Within the cohort study, we are conducting a cross-sectional study to determine the prevalence of maternal vaginal or rectal colonization of GBS during pregnancy (≥ 30 weeks of gestational age and during delivery) and the vertical transmission rate of GBS from colonized pregnant woman to infant along with its association to develop early onset of neonatal sepsis among vaginal birth. We will follow their newborns born vaginally through the first seven days and up to one month of life and screen for signs of early-onset neonatal infection. To explore the relationships between chorioamnionitis, maternal clinical signs and risk factors of intrapartum infection, and early-onset neonatal sepsis among those newborns born vaginally, we are collecting placental samples and maternal clinical signs and risk factors during labor and delivery.

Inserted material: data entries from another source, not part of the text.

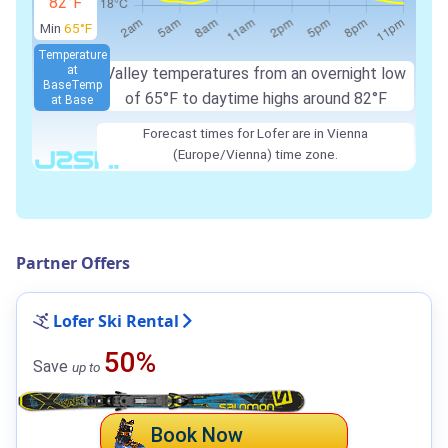
82°F
Min
65°F
Temperature
at
Valley temperatures from an overnight low
Base
Temp
of 65°F to daytime highs around 82°F
at Base
Forecast times for Lofer are in Vienna
(Europe/Vienna) time zone.
Partner Offers
Lofer Ski Rental
50%
Save
up to
Book Now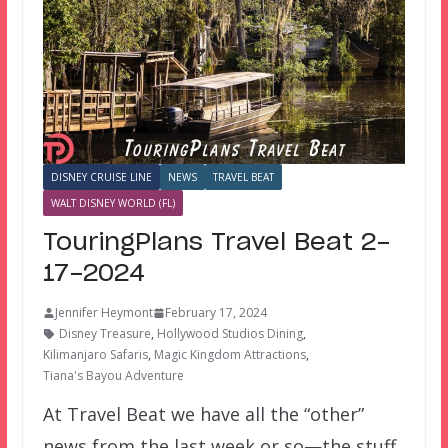
DISNEY CRUISE LINE
NEWS
TRAVEL BEAT
WALT DISNEY WORLD (FL)
TouringPlans Travel Beat 2-
17-2024
Jennifer Heymont
February 17, 2024
Disney Treasure
,
Hollywood Studios Dining
,
Kilimanjaro Safaris
,
Magic Kingdom Attractions
,
Tiana's Bayou Adventure
At Travel Beat we have all the “other”
news from the last week or so—the stuff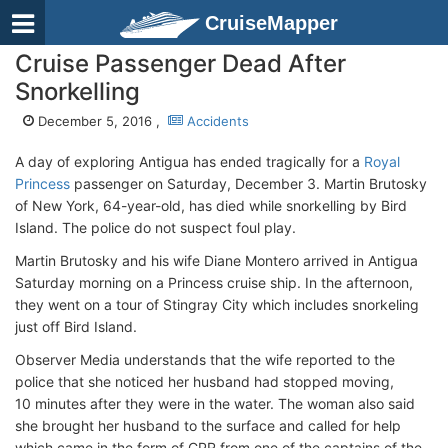
CruiseMapper
Cruise Passenger Dead After
Snorkelling
December 5, 2016 ,
Accidents
A day of exploring Antigua has ended tragically for a
Royal
Princess
passenger on Saturday, December 3. Martin Brutosky
of New York, 64-year-old, has died while snorkelling by Bird
Island. The police do not suspect foul play.
Martin Brutosky and his wife Diane Montero arrived in Antigua
Saturday morning on a Princess cruise ship. In the afternoon,
they went on a tour of Stingray City which includes snorkeling
just off Bird Island.
Observer Media understands that the wife reported to the
police that she noticed her husband had stopped moving,
10 minutes after they were in the water. The woman also said
she brought her husband to the surface and called for help
which came in the form of CPR from one of the captains of the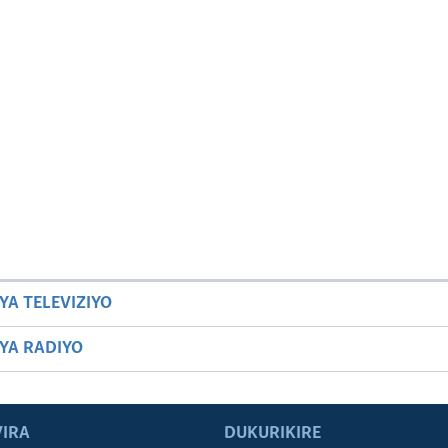
YA TELEVIZIYO
BYA RADIYO
IRA
DUKURIKIRE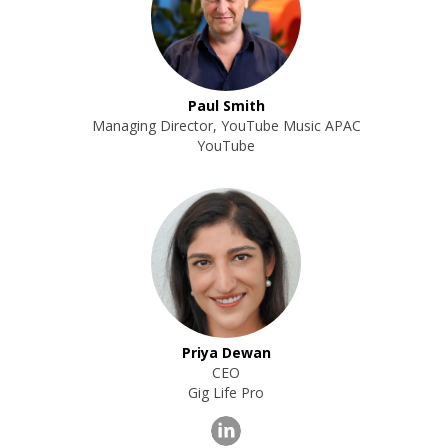
Paul Smith
Managing Director, YouTube Music APAC
YouTube
Priya Dewan
CEO
Gig Life Pro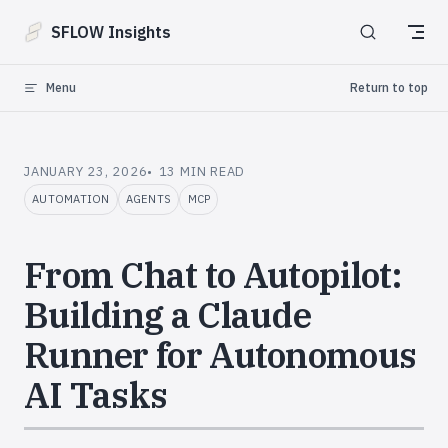
Skip to content
SFLOW Insights
Menu
Return to top
JANUARY 23, 2026
13 MIN READ
AUTOMATION
AGENTS
MCP
From Chat to Autopilot:
Building a Claude
Runner for Autonomous
AI Tasks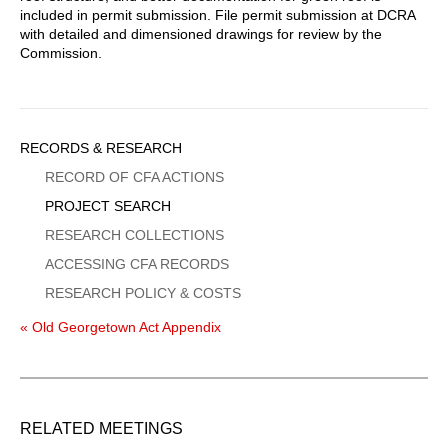
included in permit submission. File permit submission at DCRA
with detailed and dimensioned drawings for review by the
Commission.
Sidebar
RECORDS & RESEARCH
Menu
RECORD OF CFA ACTIONS
PROJECT SEARCH
RESEARCH COLLECTIONS
ACCESSING CFA RECORDS
RESEARCH POLICY & COSTS
« Old Georgetown Act Appendix
RELATED MEETINGS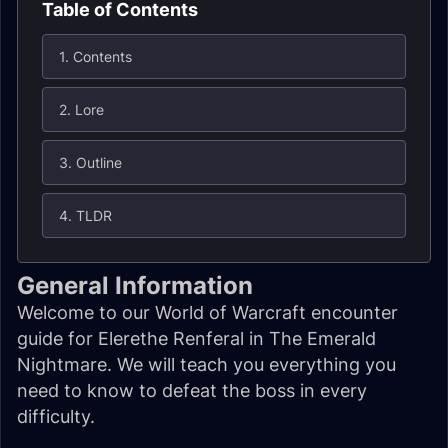
Table of Contents
1. Contents
2. Lore
3. Outline
4. TLDR
General Information
Welcome to our World of Warcraft encounter
guide for Elerethe Renferal in The Emerald
Nightmare. We will teach you everything you
need to know to defeat the boss in every
difficulty.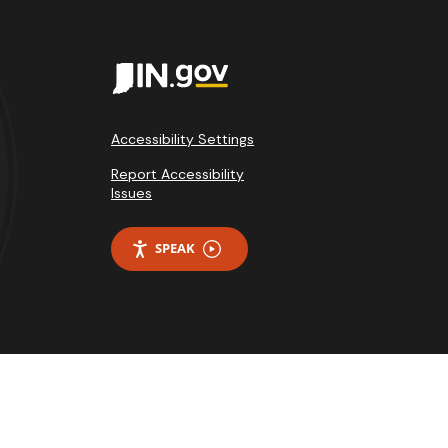
Accessibility Settings
Report Accessibility
Issues
SPEAK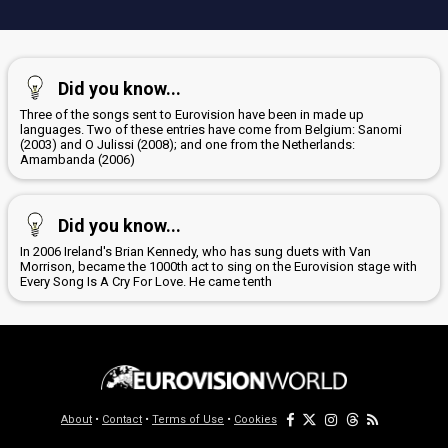
Did you know...
Three of the songs sent to Eurovision have been in made up
languages. Two of these entries have come from Belgium: Sanomi
(2003) and O Julissi (2008); and one from the Netherlands:
Amambanda (2006)
Did you know...
In 2006 Ireland's Brian Kennedy, who has sung duets with Van
Morrison, became the 1000th act to sing on the Eurovision stage with
Every Song Is A Cry For Love. He came tenth
About
•
Contact
•
Terms of Use
•
Cookies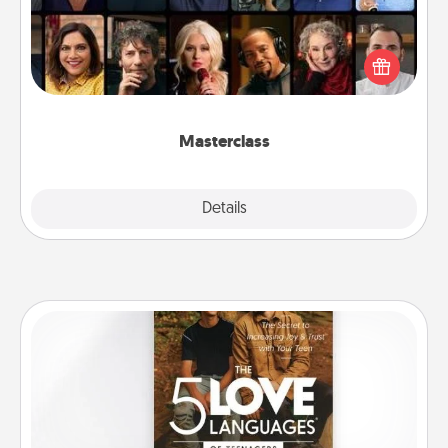
Gift your loved one an online course to learn
something new! Explore schools like Masterclass,
Creative Live, or Udemy to find them the perfect
class.
Masterclass
Explore
Details
Close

Group B Streptococcus (GBS) or Streptococcus agalactiae is a significant cause of neonatal bacteremia, pneumonia and meningitis. Maternal recto-vaginal colonization is considered as an established risk factor for neonatal sepsis within first 7 days of life. One of the major causes of early onset of neonatal sepsis is vertical transmission of GBS from mother to their newborns. Up to 50% cases, maternal genitourinary tracts can be colonized with GBS. However, vertical acquisition of GBS occurs in 15% to 50% of newborns born to GBS colonized mothers. Invasive disease can be developed in 1-2% of newborns colonized by GBS. The etiology of neonatal infections in developing countries, the risk factors associated with them, and their modes of transmission remain poorly understood, delaying the development of effective interventions to prevent and treat neonatal infections. In the proposed study, we plan to focus on intrapartum maternal colonization with GBS as a potential source of early-onset neonatal infection
We are conducting a cohort study at Kumudini Women Medical College & Hospital, which averages 180 deliveries per month, and provides tertiary health care services to underserved urban communities. We are enrolling women who are enrolled in any other studies, attend Kumudini Hospital for antenatal care visits at 30 gestational weeks or later, plan to deliver at the Kumudini Hospital and remain in Mirzapur area after delivery. We are excluding women with co-morbid conditions (obstructed labor, hemorrhage, or severe pre-eclampsia) and who consumed antibiotics or steroids within two weeks prior to enrollment or within two weeks prior to labor and delivery. We are also excluding newborns who are born via caesarean section and have surgical conditions requiring urgent care. Newborns are examined before discharge from the hospital and at home during day 3, 7 & 28 of their lives by community health workers who assess the newborns for sickness and refer to hospital.
The primary outcome measure is clinician’s diagnosis of very severe disease following the World Health Organization Integrated Management of Childhood Illnesses criteria. A secondary outcome measure is neonatal sepsis confirmed by blood culture. We are collecting one vaginal swab and one rectal swab at the antenatal care visit after enrollment and again prior to delivery to measure maternal vaginal or rectal colonization. We are also collecting one rectal, one umbilical and one nasal swab from neonate immediately after birth. We transport all swabs at Amies transport medium daily and cultured them within 24 hours of collection for aerobic and microaerophilic gram negative and positive bacteria. All the isolates is indentified and serotyped following the standard procedure. Newborns with one or more clinical signs or symptoms of infection present on clinician exam will receive an infectious work-up including a complete blood count and differential, as well as a blood culture.